No contrato do governo federal com o Butantan, para fornecimento da mesma vacina, cada unidade saiu a US$ 10. Já através dos intermediários, o preço seria US$ 28 por dose.

Durante o seu depoimento à CPI, em maio, ou seja, dois meses após a reunião, Pazuello disse que não negociava diretamente a compra de vacinas.

"Eu sou o dirigente máximo, eu sou o decisor. Eu não posso negociar com a empresa. Quem negocia com a empresa é o nível administrativo, não o ministro", disse na CPI.

Citado pelo G1, o vice-presidente da CPI, senador Randolfe Rodrigues (Rede-AP), disse que "estamos diante de um vídeo grave" e de "um escândalo".

"Um governo que não queria comprar a Coronavac negociando com intermediários a compra da mesma vacina", afirmou, acrescentando ainda: "E o ministro Pazuello disse na CPI que não negociava diretamente vacinas, que não cabia a ele, para tentar justificar a ausência de reuniões com a Pfizer, é um escândalo."

Segundo apurou a CPI, a carta de intenção de compra através de intermediários estava prestes a ser assinada quando houve a troca do general pelo médico Marcelo Queiroga, no comando do ministério.
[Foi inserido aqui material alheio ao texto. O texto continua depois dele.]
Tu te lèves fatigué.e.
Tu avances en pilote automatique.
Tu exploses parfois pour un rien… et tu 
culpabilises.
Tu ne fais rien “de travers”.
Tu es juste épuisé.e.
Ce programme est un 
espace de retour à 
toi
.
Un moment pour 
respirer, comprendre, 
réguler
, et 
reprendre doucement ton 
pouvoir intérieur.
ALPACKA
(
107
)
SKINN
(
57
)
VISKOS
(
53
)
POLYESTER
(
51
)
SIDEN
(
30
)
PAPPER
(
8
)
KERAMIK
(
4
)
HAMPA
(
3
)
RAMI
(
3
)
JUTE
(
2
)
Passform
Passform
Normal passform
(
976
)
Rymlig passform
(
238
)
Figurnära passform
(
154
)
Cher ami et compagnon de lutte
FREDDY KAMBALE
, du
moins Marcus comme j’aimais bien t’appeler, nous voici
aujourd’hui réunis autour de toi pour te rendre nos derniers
A CoronaVac foi alvo de vários ataques por parte do presidente Jair Bolsonaro, que afirmou mais de uma vez que não compraria "vacina da China". O presidente também desautorizou publicamente Eduardo Pazuello mandando cancelar um protocolo de intenções entre o Ministério da Saúde e o Buntantan para fornecimento da vacina. Somente no final de outubro, com grande atraso do Brasil na compra de vacinas, Bolsonaro cedeu e o governo assinou contrato com o Butantan para a aquisição de 54 milhões de doses da CoronaVac.
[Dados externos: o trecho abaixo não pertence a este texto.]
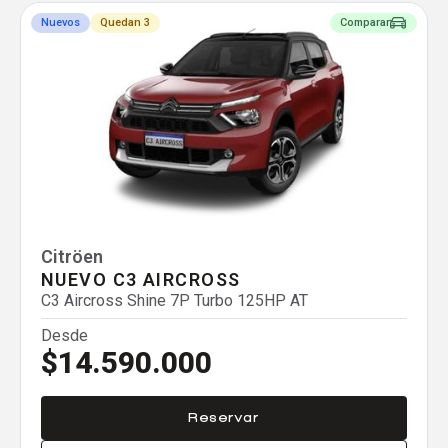
Nuevos
Quedan 3
Comparar
Agregar un vehículo
Agregar un vehículo
Citröen
Comparar
NUEVO C3 AIRCROSS
C3 Aircross Shine 7P Turbo 125HP AT
Eliminar todos
Desde
$14.590.000
Reservar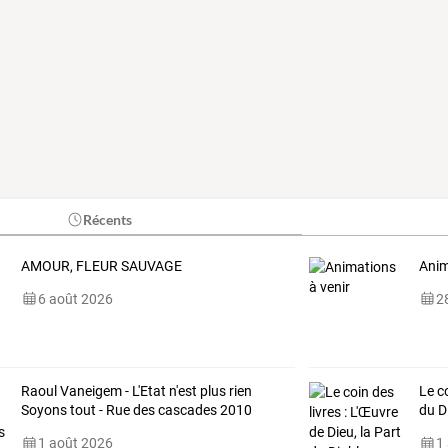
Récents
AMOUR, FLEUR SAUVAGE
Anim
6 août 2026
28
Raoul Vaneigem - L'Etat n'est plus rien
Le co
Soyons tout - Rue des cascades 2010
du D
1 août 2026
1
Senadores já preparam a convocação do empresário "John", que aparece no vídeo negociando diretamente com Pazuello, para depor na CPI.

Butantan: 'revoltante'

O Instituto Butantan alertou "diversas vezes", segundo noticiou a CBN, o Ministério da Saúde sobre a inexistência de intermediários da Sinovac, desenvolvedora da CoronaVac. Os alertas foram feitos pelo instituto por e-mails e telefonemas, antes mesmo de março, data da reunião de Pazuello. A própria Sinovac também advertiu o Ministério da Saúde, esclarecendo que o Butantan era o único fornecedor da CoronaVac no Brasil.

Segundo o diretor do instituto, Dimas Covas, o ministério sabia desde o ano passado que só o Butantan poderia vender CoronaVac.

Covas classifica como “revoltante” a tentativa de negociação feita por Pazuello, já que o instituto negociava diretamente com o então secretário-executivo da pasta, coronel Elcio Franco, que também estava na reunião.

Para o diretor do Butantan, a negociação tem ares de algo “às escondidas” e soa quase como uma traição, já que foi dada oportunidade a intermediários privados enquanto o Butantan, público, oferecia as mesmas vacinas por um preço três vezes menor.